Os recursos que deverão ser aplicados na saúde pública passam a ficar claramente definidos a partir da regulamentação da Emenda Constitucional 29, aprovada na noite da última quarta-feira (7/12) pelo Senado. De acordo com o projeto aprovado, que segue agora para sanção da presidente Dilma Rousseff, o governo federal destinará ao setor o valor aplicado no ano anterior acrescido da variação nominal do Produto Interno Bruto (PIB) dos dois anos anteriores ao que se referir a lei orçamentária. Já os estados serão obrigados a destinar 12% das receitas para a saúde; os municípios, 15%. Os percentuais de aplicação pelo Distrito Federal ficarão entre 12% e 15% (a depender se a receita for originária de importo estadual ou municipal).
"Ao definir quais investimentos devem ser feitos na Saúde, o texto (aprovado pelo Senado) contribui para os esforços de combate ao desperdício, melhor controle dos gastos e maior fiscalização dos recursos aplicados", afirmou nesta manhã o ministro da Saúde, Alexandre Padilha, durante visita à emergência do Hospital da Restauração, em Recife (PE). O governo federal já cumpre o que estabelece o Projeto de Lei do Senado (PLS) n° 121/07 - aprovado por 70 votos contra um, sem abstenções. Este ano os recursos aplicados na Saúde, pela União, deverão chegar a R$ 79 bilhões e em 2012, a aproximadamente R$ 86 bilhões.
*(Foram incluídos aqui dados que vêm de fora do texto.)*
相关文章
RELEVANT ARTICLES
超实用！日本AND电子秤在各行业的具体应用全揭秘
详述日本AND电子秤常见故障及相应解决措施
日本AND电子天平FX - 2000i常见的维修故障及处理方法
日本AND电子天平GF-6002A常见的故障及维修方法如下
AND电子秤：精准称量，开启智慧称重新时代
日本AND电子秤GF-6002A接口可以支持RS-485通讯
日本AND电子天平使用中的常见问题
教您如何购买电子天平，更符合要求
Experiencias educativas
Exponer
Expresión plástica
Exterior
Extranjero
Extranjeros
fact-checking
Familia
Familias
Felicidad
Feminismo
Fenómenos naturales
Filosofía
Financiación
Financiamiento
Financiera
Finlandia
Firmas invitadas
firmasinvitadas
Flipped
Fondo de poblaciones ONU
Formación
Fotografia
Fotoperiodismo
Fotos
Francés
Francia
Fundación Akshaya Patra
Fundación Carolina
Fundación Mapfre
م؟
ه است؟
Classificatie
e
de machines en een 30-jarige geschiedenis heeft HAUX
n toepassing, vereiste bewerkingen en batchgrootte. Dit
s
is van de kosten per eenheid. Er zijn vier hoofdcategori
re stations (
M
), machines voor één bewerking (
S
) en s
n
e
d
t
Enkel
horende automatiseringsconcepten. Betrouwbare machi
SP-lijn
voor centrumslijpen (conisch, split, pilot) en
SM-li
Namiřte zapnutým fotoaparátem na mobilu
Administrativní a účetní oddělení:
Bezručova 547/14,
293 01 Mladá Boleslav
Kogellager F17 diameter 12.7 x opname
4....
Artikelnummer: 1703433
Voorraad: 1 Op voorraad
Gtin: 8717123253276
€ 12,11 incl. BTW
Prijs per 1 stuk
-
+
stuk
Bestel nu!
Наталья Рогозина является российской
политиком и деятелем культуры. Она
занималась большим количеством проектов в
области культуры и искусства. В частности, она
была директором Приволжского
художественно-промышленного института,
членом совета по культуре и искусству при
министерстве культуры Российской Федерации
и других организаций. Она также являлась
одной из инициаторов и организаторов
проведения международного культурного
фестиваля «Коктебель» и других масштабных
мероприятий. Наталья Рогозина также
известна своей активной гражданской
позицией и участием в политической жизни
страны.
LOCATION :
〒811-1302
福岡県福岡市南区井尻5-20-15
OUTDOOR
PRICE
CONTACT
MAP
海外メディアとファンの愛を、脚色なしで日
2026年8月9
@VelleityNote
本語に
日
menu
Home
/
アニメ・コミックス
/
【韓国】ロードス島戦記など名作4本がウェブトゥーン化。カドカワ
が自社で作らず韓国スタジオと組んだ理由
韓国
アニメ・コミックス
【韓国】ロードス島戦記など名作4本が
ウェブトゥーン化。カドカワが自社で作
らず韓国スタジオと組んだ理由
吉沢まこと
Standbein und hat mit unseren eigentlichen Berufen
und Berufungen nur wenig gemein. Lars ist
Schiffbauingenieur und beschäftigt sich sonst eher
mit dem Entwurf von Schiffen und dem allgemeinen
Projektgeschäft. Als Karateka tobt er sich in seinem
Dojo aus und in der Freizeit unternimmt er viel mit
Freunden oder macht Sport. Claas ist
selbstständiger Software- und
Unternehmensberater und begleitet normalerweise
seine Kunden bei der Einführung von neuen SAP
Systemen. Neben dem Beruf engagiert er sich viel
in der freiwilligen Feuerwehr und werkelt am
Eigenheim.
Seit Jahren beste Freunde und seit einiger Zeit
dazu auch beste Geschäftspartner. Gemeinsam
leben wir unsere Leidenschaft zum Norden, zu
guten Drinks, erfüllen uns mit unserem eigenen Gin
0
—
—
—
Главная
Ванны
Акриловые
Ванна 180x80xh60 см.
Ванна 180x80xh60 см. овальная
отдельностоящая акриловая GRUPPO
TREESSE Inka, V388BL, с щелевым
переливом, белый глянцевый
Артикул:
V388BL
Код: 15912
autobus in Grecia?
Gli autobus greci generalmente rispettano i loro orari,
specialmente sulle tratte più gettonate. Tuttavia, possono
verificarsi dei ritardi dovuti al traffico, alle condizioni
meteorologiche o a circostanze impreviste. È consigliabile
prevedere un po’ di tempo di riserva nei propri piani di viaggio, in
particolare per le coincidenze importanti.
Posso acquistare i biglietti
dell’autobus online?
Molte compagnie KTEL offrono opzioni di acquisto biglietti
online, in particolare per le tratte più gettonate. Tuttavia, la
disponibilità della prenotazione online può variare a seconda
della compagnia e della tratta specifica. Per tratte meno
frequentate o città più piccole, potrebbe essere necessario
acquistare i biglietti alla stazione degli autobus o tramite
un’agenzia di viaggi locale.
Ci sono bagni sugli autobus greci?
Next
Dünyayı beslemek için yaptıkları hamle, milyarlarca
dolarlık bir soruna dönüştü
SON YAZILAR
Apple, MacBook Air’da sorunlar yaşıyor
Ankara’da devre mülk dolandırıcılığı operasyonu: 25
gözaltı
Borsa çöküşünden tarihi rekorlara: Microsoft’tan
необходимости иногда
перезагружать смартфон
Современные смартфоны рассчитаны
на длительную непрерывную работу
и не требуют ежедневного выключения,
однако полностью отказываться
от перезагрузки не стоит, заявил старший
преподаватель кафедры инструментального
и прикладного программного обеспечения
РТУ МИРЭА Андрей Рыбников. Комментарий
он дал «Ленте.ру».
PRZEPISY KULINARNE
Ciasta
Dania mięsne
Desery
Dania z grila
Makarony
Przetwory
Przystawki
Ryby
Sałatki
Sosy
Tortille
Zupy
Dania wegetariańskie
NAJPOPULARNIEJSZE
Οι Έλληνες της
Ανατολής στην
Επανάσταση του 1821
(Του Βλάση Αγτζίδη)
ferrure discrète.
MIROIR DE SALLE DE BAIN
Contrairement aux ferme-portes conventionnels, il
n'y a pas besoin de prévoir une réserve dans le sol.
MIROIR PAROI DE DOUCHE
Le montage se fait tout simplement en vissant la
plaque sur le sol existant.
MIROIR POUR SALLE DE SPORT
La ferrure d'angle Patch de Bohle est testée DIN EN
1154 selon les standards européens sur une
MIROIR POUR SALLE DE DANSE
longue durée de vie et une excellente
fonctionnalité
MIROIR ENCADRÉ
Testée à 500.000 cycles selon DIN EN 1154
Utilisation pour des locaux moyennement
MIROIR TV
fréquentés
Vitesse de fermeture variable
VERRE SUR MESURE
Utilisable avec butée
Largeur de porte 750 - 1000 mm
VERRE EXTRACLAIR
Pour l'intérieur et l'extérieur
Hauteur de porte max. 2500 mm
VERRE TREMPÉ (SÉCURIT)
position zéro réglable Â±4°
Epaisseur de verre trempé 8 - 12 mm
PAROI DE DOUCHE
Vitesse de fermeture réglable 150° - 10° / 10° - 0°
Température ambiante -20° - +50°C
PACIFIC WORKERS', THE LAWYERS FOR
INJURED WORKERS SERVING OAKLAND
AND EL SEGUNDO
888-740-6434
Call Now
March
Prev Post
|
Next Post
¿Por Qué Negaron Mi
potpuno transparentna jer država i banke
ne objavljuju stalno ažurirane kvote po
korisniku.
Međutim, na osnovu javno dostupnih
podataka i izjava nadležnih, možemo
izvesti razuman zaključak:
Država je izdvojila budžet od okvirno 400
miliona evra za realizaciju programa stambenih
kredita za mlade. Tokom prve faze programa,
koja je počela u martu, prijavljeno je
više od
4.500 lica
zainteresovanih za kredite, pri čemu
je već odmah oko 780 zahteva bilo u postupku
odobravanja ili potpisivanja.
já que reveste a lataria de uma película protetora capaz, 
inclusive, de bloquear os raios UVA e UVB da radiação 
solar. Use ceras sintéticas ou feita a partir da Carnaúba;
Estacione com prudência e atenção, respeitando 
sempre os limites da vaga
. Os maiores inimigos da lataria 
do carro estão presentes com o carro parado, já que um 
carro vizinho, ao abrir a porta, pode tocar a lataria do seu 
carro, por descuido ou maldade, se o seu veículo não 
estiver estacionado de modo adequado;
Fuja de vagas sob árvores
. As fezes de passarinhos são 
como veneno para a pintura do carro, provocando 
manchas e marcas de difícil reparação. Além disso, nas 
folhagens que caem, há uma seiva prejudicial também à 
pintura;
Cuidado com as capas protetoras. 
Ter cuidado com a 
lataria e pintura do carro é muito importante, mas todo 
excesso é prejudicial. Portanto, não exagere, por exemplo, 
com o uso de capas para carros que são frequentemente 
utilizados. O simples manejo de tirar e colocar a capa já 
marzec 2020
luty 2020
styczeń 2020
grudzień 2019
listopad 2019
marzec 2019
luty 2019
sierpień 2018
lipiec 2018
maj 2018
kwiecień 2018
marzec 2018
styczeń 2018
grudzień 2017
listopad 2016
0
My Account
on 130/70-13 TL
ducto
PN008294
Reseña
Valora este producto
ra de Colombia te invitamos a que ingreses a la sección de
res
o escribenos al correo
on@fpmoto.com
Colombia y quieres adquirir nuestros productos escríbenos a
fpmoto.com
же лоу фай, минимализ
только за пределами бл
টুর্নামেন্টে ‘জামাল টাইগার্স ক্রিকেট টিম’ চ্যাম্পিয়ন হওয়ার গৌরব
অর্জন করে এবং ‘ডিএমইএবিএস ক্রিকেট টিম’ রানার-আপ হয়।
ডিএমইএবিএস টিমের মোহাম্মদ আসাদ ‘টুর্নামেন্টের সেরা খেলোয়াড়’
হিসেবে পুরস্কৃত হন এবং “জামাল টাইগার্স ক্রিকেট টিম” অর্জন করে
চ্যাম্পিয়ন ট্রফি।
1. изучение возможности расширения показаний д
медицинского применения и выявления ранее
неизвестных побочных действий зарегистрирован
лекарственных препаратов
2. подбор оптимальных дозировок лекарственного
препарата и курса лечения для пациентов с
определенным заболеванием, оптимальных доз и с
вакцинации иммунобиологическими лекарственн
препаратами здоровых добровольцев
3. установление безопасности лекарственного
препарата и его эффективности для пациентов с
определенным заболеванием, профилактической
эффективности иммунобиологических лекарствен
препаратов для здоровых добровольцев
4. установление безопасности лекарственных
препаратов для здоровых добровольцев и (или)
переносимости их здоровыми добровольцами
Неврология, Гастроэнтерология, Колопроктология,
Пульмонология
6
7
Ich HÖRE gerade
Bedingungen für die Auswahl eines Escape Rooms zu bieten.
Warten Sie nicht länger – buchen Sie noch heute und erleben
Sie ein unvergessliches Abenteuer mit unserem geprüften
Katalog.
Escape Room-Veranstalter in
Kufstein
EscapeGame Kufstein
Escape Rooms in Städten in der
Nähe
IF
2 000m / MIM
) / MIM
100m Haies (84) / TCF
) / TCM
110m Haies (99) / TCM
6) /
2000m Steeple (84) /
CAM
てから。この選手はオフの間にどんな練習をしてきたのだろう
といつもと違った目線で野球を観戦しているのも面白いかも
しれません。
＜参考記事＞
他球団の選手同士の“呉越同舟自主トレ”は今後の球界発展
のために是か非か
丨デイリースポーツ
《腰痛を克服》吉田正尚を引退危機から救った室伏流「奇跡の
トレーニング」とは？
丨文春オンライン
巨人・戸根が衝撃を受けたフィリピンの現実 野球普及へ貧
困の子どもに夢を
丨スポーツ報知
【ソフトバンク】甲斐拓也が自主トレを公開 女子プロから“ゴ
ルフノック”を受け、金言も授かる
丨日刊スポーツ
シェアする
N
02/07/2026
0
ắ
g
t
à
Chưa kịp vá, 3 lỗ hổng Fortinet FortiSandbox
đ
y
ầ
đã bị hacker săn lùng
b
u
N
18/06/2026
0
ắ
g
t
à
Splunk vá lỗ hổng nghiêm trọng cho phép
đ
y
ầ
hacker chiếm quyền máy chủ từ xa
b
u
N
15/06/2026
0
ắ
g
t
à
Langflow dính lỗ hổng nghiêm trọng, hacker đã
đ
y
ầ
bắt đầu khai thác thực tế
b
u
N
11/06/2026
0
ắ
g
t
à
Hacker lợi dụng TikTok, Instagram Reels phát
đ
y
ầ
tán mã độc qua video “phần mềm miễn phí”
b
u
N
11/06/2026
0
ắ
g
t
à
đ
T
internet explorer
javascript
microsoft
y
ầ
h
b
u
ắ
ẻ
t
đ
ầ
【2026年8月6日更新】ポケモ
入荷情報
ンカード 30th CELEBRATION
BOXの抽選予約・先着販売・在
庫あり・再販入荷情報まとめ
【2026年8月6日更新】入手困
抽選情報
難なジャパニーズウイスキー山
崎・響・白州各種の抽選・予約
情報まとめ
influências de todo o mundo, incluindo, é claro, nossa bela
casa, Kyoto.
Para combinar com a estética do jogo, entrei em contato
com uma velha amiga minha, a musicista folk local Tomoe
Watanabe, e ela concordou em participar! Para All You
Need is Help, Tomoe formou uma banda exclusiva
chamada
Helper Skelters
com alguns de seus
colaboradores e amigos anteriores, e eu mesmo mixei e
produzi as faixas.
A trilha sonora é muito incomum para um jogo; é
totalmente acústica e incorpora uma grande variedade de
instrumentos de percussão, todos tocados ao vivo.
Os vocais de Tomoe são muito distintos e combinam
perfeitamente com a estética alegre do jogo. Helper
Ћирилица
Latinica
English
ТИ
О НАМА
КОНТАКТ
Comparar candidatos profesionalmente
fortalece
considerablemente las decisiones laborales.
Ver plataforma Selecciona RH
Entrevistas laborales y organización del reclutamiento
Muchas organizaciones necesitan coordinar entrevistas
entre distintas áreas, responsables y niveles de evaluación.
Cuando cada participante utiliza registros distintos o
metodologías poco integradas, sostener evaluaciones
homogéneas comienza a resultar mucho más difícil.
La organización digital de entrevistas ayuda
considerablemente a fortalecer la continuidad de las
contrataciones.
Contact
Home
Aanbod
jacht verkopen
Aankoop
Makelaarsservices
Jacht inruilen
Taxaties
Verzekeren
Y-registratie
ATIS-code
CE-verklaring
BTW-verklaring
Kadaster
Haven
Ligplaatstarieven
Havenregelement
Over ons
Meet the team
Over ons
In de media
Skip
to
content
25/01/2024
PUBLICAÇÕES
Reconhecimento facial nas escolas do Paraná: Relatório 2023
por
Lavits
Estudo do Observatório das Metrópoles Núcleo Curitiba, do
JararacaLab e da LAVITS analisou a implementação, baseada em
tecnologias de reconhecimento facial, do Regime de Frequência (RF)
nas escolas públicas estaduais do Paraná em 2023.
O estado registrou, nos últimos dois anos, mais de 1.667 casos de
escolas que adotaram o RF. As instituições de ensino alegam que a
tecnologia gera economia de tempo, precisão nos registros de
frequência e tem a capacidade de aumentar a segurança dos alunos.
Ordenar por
De acordo com o PLS, os estados não poderão, por exemplo, descontar os recursos do Fundo de Manutenção e Desenvolvimento da Educação Básica e de Valorização dos Profissionais da Educação (Fundeb) da base de cálculo para definição do percentual mínimo para a área de Saúde. "Ao incluir os valores do Fundeb nessa base de cálculo, recuperamos recursos para a saúde", comemorou o ministro Alexandre Padilha.
O relator do projeto, senador Humberto Costa, manteve o texto aprovado pela Câmara dos Deputados no último mês de setembro. Segundo o relator, o projeto de lei votado ontem pelo Senado "oferece, em geral, soluções mais satisfatórias" à regulamentação do que a Constituição Federal prevê para a saúde pública.
RECURSOS DEFINIDOS - Com a aprovação do PLS 121/07, os recursos para a Saúde só poderão ser utilizados em ações e serviços de "acesso universal" e de "responsabilidade específica do setor Saúde, não se aplicando a despesas relacionadas a outras políticas públicas que atuam sobre determinantes sociais e econômicos, ainda que incidentes sobre as condições de saúde da população". A medida evitará, por exemplo, que gastos em ações de saneamento básico e compra de merenda escolar sejam considerados investimentos em Saúde.
São exemplos de despesas em Saúde a compra e distribuição de medicamentos e derivados do sangue (hemoderivados), a capacitação e remuneração de profissionais do Sistema Único de Saúde (SUS), as ações de vigilância em saúde (epidemiológicas e sanitárias) e os gastos com medidas de gestão e manutenção do SUS.